The truth is that human nature IS Nature. We and the world and all of life are one throbbing, pulsating, vibratory organism. Gaia.
Repeat after me: human nature is GOOD!
Isn’t it strange that we should find that so difficult to acknowledge?
It is ignorance of nature, and the pervasive conditioning of our egoic consumer culture, that are evil. It is our own separation from the natural world, and thus from human nature, caused and reinforced by cultural and political propaganda, that has led us inexorably down this road to perdition that is reflected back to us by our climate in crisis. It was Descartes who first propagated the poisonous idea that there is “I” in here, and everything else “out there.” Quantum physicists have proven him wrong many times over, even going so far as to posit that there are no things at all in the world – only relations.
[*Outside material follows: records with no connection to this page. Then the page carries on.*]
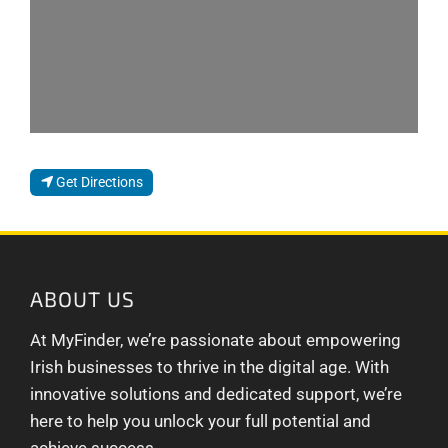
Get Directions
ABOUT US
At MyFinder, we’re passionate about empowering
Irish businesses to thrive in the digital age. With
innovative solutions and dedicated support, we’re
here to help you unlock your full potential and
achieve success.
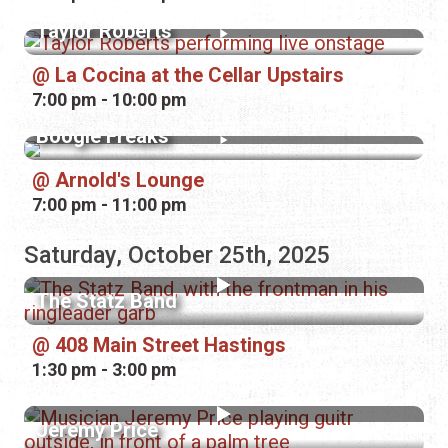
Taylor Roberts
La Cocina at the Cellar Upstairs
7:00 pm - 10:00 pm
Boogie Freaks
Arnold's Lounge
7:00 pm - 11:00 pm
Saturday, October 25th, 2025
The Statz Band
408 Main Street Hastings
1:30 pm - 3:00 pm
Jeremy Price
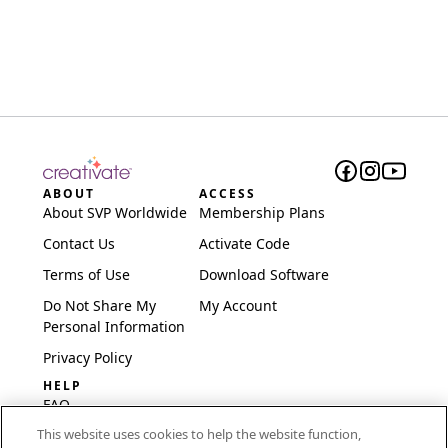
ABOUT
ACCESS
About SVP Worldwide
Membership Plans
Contact Us
Activate Code
Terms of Use
Download Software
Do Not Share My
My Account
Personal Information
Privacy Policy
HELP
FAQ
This website uses cookies to help the website function,
Software & Setup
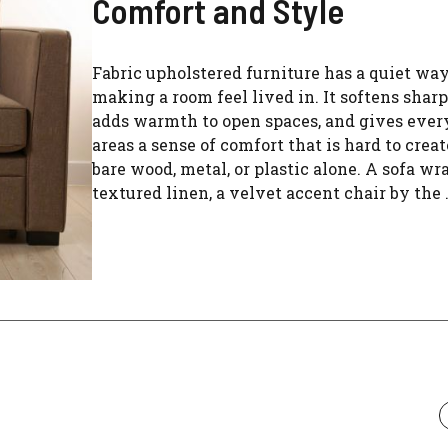
Comfort and Style
Fabric upholstered furniture has a quiet way
making a room feel lived in. It softens sharp
adds warmth to open spaces, and gives eve
areas a sense of comfort that is hard to crea
bare wood, metal, or plastic alone. A sofa wr
textured linen, a velvet accent chair by the .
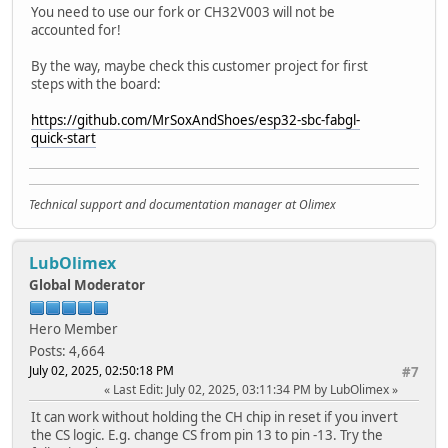
Serial.println("Failed to open file for appending"
You need to use our fork or CH32V003 will not be
return;
accounted for!
}
if(file.print(message)){
By the way, maybe check this customer project for first
Serial.println("Message appended");
steps with the board:
} else {
Serial.println("Append failed");
https://github.com/MrSoxAndShoes/esp32-sbc-fabgl-
}
quick-start
file.close();
}
void renameFile(fs::FS &fs, const char * path1, const cha
Technical support and documentation manager at Olimex
Serial.printf("Renaming file %s to %s\n", path1, path
if (fs.rename(path1, path2)) {
Serial.println("File renamed");
LubOlimex
} else {
Global Moderator
Serial.println("Rename failed");
}
Hero Member
}
Posts: 4,664
void deleteFile(fs::FS &fs, const char * path){
July 02, 2025, 02:50:18 PM
#7
Serial.printf("Deleting file: %s\n", path);
Last Edit
: July 02, 2025, 03:11:34 PM by LubOlimex
if(fs.remove(path)){
It can work without holding the CH chip in reset if you invert
Serial.println("File deleted");
the CS logic. E.g. change CS from pin 13 to pin -13. Try the
} else {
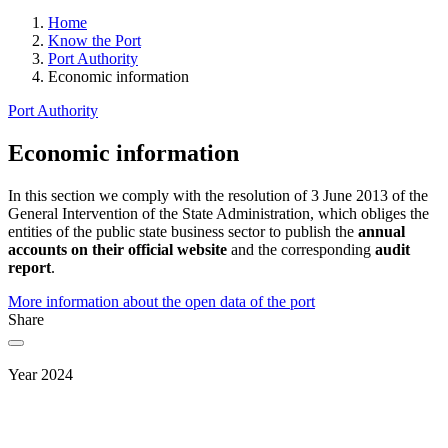
Home
Know the Port
Port Authority
Economic information
Port Authority
Economic information
In this section we comply with the resolution of 3 June 2013 of the
General Intervention of the State Administration, which obliges the
entities of the public state business sector to publish the
annual
accounts on their official website
and the corresponding
audit
report
.
More information about the open data of the port
Share
Year 2024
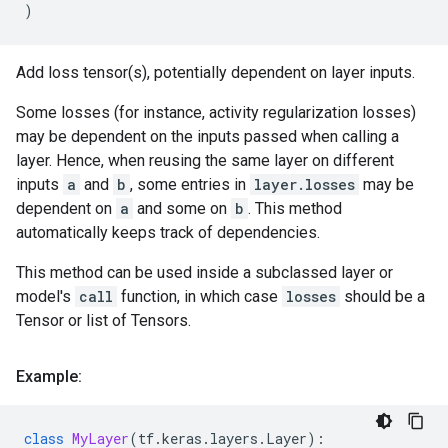
)
Add loss tensor(s), potentially dependent on layer inputs.
Some losses (for instance, activity regularization losses)
may be dependent on the inputs passed when calling a
layer. Hence, when reusing the same layer on different
inputs
a
and
b
, some entries in
layer.losses
may be
dependent on
a
and some on
b
. This method
automatically keeps track of dependencies.
This method can be used inside a subclassed layer or
model's
call
function, in which case
losses
should be a
Tensor or list of Tensors.
Example:
class
MyLayer
(
tf
.
keras
.
layers
.
Layer
):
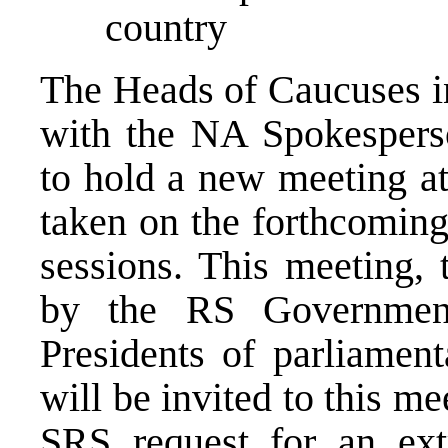
country
The Heads of Caucuses in
with the NA Spokesperso
to hold a new meeting at
taken on the forthcoming
sessions. This meeting, 
by the RS Government
Presidents of parliament
will be invited to this m
SRS request for an ext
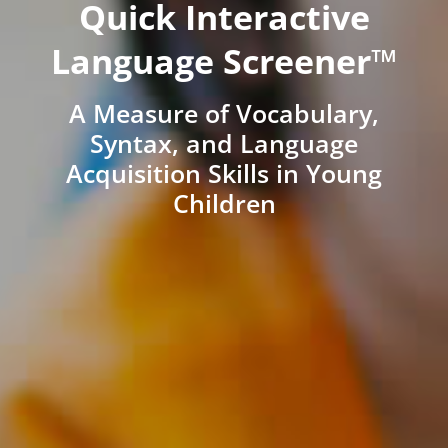
Quick Interactive
Language Screener™
A Measure of Vocabulary,
Syntax, and Language
Acquisition Skills in Young
Children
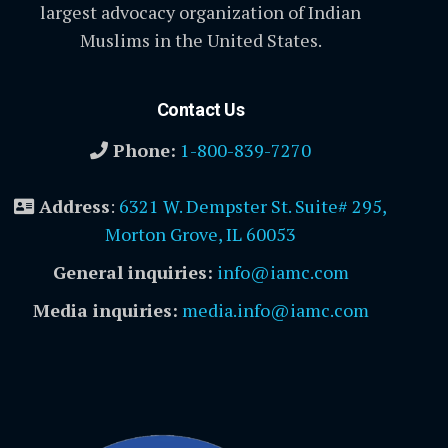
largest advocacy organization of Indian
Muslims in the United States.
Contact Us
Phone:
1-800-839-7270
Address
:
6321 W. Dempster St. Suite# 295,
Morton Grove, IL 60053
General inquiries:
info@iamc.com
Media inquiries:
media.info@iamc.com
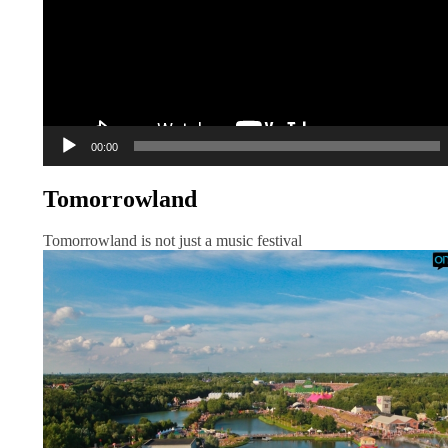
00:00
Tomorrowland
Tomorrowland is not just a music festival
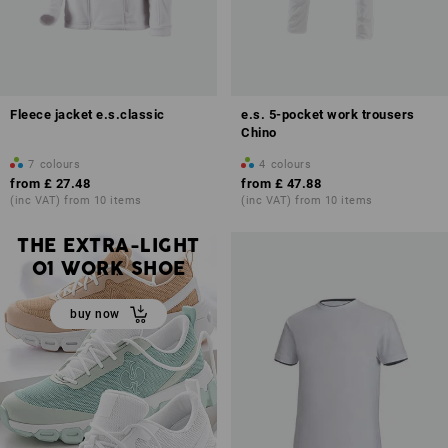
Fleece jacket e.s.classic
e.s. 5-pocket work trousers
Chino
7
colours
4
colours
from
£ 27.48
from
£ 47.88
(inc VAT) from 10 items
(inc VAT) from 10 items
THE EXTRA-LIGHT
O1 WORK SHOE
buy now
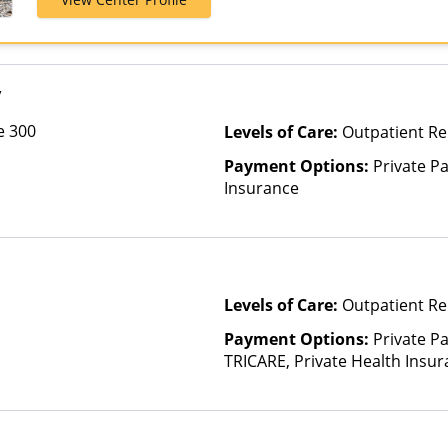
Magellan Heal
Optima Health
Insurance, Un
y
e 300
Levels of Care:
Outpatient Re
Payment Options:
Private Pa
Insurance
Levels of Care:
Outpatient Re
Payment Options:
Private P
TRICARE, Private Health Insu
(Check with facility for details)
based on income and other fa
Insurance Plan Other Than M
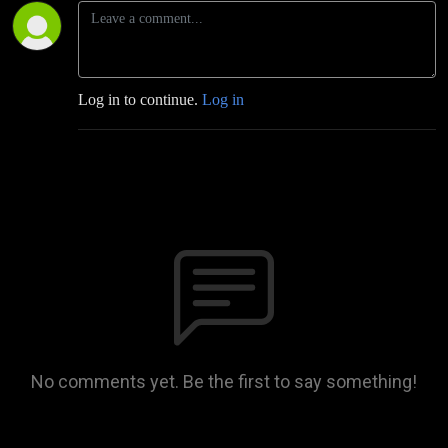
Log in to continue.
Log in
No comments yet. Be the first to say something!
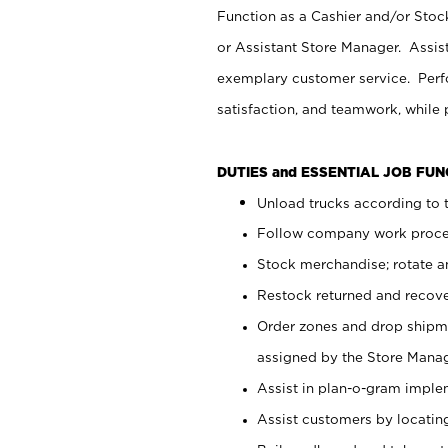
Function as a Cashier and/or Stock
or Assistant Store Manager. Assis
exemplary customer service. Perfo
satisfaction, and teamwork, while
DUTIES and ESSENTIAL JOB FU
Unload trucks according to t
Follow company work proces
Stock merchandise; rotate a
Restock returned and recov
Order zones and drop shipme
assigned by the Store Manag
Assist in plan-o-gram impl
Assist customers by locatin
So while all our modern problems are rooted in separation from nature and worshipping things, all the solutions are relational.
It follows quite naturally, then, the “simple” solution to the climate crisis is for each and every one of us who are slowly or quite suddenly awakening to the truth of our present predicament to reconnect again and again at the deepest levels of awareness with the natural world, without freaking ourselves out over speculative futures none of which are certain, and with our own human nature, and to inquire within as to what it really means to be human in Age of the Anthropocene.
There are no easy answers. But morality demands no less of us. We are meant to pursue meaning in this world, not some vague notions of happiness.
Each of us must speak our own truth to power. We must bear witness first to our own suffering, then to the suffering of our beloved others, and finally, with our broke-open hearts, to the suffering of the world. When it comes to trauma, the cure is found close to the wound. Only this kind of healing can make us whole.
We leav in glass house withe heater inside all kiened of enegy that we use on earth teaurn into heat this heat alsi warm earth.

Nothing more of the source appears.